● **EXERCISE**: Which lines make up the answer? Those from the line with "Answer in <instances>...</instances>. Segment" through the end of the data; reproduce them exactly.

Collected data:
***

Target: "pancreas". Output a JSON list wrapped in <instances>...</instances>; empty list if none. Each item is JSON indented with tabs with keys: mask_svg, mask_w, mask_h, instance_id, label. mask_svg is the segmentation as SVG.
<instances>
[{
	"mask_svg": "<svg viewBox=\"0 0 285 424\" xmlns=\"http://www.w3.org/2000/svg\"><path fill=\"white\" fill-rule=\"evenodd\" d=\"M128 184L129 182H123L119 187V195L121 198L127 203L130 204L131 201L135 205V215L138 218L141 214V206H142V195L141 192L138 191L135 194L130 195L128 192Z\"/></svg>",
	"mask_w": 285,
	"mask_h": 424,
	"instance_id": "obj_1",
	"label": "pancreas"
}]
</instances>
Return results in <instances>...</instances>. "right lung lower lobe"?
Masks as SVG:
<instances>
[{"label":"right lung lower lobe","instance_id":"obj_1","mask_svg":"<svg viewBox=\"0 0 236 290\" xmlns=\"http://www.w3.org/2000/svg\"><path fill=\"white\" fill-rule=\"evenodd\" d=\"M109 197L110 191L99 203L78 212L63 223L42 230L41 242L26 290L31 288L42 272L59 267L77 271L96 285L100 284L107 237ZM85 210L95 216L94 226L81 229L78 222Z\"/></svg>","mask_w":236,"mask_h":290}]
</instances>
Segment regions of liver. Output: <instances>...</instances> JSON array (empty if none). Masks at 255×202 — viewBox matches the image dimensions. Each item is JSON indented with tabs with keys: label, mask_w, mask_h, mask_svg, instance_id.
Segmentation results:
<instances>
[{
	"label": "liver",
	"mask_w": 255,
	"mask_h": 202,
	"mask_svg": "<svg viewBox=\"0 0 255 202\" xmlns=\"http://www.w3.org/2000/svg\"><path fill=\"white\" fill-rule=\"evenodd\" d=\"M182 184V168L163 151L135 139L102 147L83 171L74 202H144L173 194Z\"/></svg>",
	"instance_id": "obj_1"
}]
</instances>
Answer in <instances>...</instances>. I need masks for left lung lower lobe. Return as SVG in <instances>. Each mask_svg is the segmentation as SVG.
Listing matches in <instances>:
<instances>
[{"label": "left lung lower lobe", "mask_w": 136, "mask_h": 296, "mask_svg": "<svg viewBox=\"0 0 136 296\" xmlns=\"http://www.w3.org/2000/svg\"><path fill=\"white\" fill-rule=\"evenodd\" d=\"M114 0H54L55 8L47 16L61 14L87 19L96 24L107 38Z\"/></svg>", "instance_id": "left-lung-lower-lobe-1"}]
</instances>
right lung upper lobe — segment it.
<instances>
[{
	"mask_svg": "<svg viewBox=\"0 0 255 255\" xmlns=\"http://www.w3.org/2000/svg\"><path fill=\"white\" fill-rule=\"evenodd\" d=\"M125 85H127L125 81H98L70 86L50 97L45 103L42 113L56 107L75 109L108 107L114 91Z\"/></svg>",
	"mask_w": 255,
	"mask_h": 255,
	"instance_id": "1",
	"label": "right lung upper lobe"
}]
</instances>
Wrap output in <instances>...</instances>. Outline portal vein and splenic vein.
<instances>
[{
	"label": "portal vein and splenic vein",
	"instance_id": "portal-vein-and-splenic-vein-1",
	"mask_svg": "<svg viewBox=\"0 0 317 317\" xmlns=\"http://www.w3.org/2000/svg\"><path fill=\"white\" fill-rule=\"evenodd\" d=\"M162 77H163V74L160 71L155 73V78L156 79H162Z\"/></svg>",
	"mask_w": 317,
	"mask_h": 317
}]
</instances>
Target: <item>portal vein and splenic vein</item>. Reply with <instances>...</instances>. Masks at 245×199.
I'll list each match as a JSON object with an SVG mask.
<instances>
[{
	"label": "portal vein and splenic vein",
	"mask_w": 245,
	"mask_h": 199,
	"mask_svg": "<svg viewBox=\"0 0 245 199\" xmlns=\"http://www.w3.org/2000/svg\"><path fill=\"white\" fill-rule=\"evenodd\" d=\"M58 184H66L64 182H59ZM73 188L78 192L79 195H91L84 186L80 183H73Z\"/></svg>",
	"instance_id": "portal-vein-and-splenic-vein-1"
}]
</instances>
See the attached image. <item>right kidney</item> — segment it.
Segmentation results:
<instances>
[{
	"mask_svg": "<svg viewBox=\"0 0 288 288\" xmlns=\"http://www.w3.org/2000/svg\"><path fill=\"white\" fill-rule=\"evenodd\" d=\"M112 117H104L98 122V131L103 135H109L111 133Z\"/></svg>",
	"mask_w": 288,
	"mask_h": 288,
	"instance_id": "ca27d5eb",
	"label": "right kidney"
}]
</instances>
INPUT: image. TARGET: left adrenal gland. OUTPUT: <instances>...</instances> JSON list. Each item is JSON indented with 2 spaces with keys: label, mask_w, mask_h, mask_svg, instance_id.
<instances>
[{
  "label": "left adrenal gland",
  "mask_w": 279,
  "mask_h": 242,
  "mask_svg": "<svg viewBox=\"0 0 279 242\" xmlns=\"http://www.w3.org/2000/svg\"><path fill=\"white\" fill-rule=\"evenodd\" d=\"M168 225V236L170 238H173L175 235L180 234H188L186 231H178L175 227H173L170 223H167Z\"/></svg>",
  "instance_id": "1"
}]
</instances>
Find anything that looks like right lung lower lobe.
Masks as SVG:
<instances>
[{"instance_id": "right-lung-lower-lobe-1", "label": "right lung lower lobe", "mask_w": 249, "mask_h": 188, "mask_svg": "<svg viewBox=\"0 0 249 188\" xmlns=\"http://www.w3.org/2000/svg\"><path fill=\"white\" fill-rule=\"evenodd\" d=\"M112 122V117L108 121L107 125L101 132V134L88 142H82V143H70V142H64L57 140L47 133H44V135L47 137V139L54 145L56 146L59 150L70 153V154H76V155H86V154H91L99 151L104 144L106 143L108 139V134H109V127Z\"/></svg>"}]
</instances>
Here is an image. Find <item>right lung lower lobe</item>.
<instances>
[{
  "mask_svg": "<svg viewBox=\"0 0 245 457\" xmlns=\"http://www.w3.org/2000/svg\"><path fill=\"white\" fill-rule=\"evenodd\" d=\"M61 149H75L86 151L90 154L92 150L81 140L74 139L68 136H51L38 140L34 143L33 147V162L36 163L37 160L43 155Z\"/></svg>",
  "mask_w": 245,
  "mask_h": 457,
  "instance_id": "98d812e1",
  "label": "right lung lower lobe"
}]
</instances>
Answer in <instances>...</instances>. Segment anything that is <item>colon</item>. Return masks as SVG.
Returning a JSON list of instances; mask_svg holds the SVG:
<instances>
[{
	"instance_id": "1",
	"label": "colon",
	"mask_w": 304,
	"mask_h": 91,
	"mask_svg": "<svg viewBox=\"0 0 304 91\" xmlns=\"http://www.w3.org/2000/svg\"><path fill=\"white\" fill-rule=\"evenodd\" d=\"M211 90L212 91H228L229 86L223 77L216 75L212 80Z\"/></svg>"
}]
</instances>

***

● **TASK ANSWER**:
Answer in <instances>...</instances>. Segment anything that is <item>colon</item>. Return masks as SVG.
Returning a JSON list of instances; mask_svg holds the SVG:
<instances>
[{
	"instance_id": "1",
	"label": "colon",
	"mask_w": 304,
	"mask_h": 91,
	"mask_svg": "<svg viewBox=\"0 0 304 91\" xmlns=\"http://www.w3.org/2000/svg\"><path fill=\"white\" fill-rule=\"evenodd\" d=\"M211 90L212 91H228L229 86L223 77L216 75L212 80Z\"/></svg>"
}]
</instances>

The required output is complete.